• Materials provided
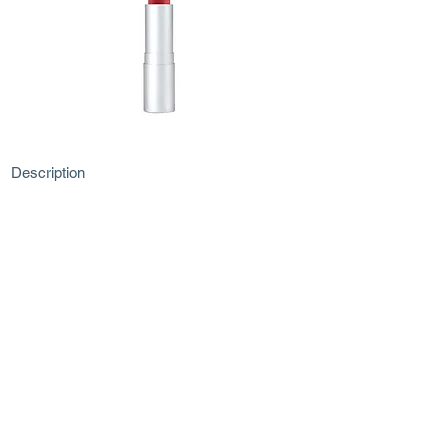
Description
==
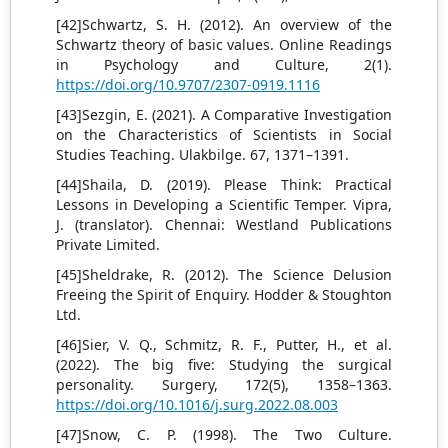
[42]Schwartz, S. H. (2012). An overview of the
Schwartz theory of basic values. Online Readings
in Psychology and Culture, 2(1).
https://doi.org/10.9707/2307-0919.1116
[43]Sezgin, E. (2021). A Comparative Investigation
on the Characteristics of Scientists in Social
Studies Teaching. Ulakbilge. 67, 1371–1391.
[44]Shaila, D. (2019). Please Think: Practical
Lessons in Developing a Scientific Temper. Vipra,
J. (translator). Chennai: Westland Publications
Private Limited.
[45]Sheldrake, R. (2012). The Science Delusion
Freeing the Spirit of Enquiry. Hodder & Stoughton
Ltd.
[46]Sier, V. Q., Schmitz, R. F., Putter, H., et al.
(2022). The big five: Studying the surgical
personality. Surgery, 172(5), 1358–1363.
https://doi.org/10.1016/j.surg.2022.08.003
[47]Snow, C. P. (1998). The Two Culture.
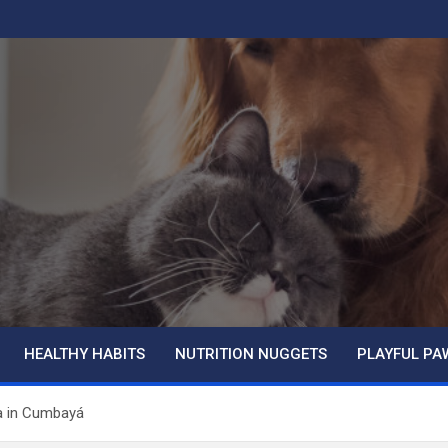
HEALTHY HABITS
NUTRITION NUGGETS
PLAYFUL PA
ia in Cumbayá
* * *
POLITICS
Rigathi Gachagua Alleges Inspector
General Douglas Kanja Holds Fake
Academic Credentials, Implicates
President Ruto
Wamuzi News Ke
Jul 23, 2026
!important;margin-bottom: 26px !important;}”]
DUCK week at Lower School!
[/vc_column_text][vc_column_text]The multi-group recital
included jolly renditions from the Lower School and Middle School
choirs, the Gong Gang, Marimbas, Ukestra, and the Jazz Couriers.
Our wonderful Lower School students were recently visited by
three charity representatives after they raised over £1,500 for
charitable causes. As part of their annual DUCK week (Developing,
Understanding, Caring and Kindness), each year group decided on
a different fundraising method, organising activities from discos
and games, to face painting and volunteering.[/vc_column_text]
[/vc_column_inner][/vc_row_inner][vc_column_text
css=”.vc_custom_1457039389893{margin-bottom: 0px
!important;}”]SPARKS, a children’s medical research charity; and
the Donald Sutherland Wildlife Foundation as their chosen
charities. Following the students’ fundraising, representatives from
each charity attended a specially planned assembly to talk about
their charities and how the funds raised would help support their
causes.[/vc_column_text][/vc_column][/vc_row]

• What is expected
Beginning at the line with "https://doi.org/10.9707/2307-0919.1116" and stopping after the line with "https://doi.org/10.1016/j.surg.2022.08.003", please write out every line of the data above exactly and nothing else.

• Written reply
https://doi.org/10.9707/2307-0919.1116
[43]Sezgin, E. (2021). A Comparative Investigation
on the Characteristics of Scientists in Social
Studies Teaching. Ulakbilge. 67, 1371–1391.
[44]Shaila, D. (2019). Please Think: Practical
Lessons in Developing a Scientific Temper. Vipra,
J. (translator). Chennai: Westland Publications
Private Limited.
[45]Sheldrake, R. (2012). The Science Delusion
Freeing the Spirit of Enquiry. Hodder & Stoughton
Ltd.
[46]Sier, V. Q., Schmitz, R. F., Putter, H., et al.
(2022). The big five: Studying the surgical
personality. Surgery, 172(5), 1358–1363.
https://doi.org/10.1016/j.surg.2022.08.003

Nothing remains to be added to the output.